Leer novelas como La ciudad y los perros (1963) o La casa verde (1965) al borde de terminar el colegio, fueron una experiencia deslumbrante que luego, en la universidad, se repetiría solo para confirmar el extraordinario tejido narrativo y la rigurosa técnica empleada en su construcción: un nuevo realismo se abría paso, sin maniqueísmos, mostrando la crudeza y la ambigüedad del mundo social.

Conversación en La Catedral (1969) completaba esta primera parte de su novelística, dejando una estela de escepticismo y amargura, concentrada en la célebre pregunta de su personaje, Zavalita: ¿cuándo se había jodido el Perú? Pregunta que parece acompañarnos muchos años antes de que Zavalita apareciera sobre la faz de una página.

Luego vendrían Pantaleón y las visitadoras (1973) y La tía julia y el escribidor (1977). En la primera, hay un deslizamiento de la idea de la escritura como deber inclaudicable, rayano en el fanatismo, y, en clave cómica, el propio Vargas Llosa parecía burlarse traviesamente de algunas de las ideas que expuso en “La literatura es fuego” el famoso discurso que pronunció en 1967, con ocasión de recibir el premio Rómulo Gallegos.

En la segunda, el novelista trabaja con materiales de “poco prestigio” literario, como las radionovelas, un importante género de ficción masiva, pero que se aprovechaba muy bien para explorar todo un universo de relaciones entre lo ficticio y lo real, además de plantear cuestiones autobiográficas que volverían a resonar muchos años después en El pez en el agua (1993) su libro de memorias.

De todo el período posterior a La guerra del fin del mundo (1981) uno de los puntos más altos de su obra novelística, destacaría en lo personal La fiesta del chivo (2000) y El sueño del celta (2010).
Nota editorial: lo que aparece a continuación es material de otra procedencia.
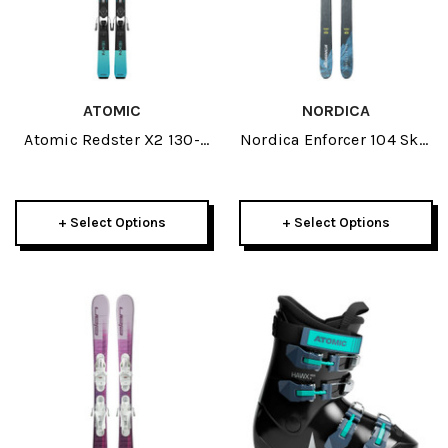
ATOMIC
NORDICA
Atomic Redster X2 130-
Nordica Enforcer 104 Skis
150 JR Skis W/ L 6 GW
2026
Bindings 2026
+ Select Options
+ Select Options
No se me malentienda. No descarto novelas como Historia de Mayta (1984), Lituma en los Andes (1993) –ambas despertaron ardorosas disputas políticas– u obras de decidido tono menor como ¿Quién mató a Palomino Molero? (1986) o Elogio de la madrastra (1988), pero siendo francos no me despertaron tanto interés.

Vargas Llosa, único peruano que ostenta el Premio Nobel, ha escrito cientos de artículos periodísticos dedicados a la política y a la literatura, dos de sus temas principales. Incursionó también en el teatro, logrando obras sugerentes como La señorita de Tacna (1981) o Kathie y el hipopótamo (1983). Una nouvelle, paradigmática, Los cachorros (1967), el cuentario Los jefes (1959) y ensayos de gran calado como Historia de un deicidio (1971), La orgía perpetua (1975), La verdad de las mentiras (1990) o La utopía arcaica (1996) conforman una obra de ribetes magníficos. Discutible, sí, en muchos aspectos, pero de inocultable valor.

No sé si le será grata la idea del retiro, tampoco su motivo central. Justo es el descanso para quien ha hecho tanto. Ahora miro hacia mi estante y veo, en perfecto orden, los libros de Mario Vargas Llosa. Sé que al paso del tiempo, ese nombre seguirá brillando y seguirá siendo, como desde el primer día en que me cruce con sus libros, una invitación a la pasión de leer y pensar.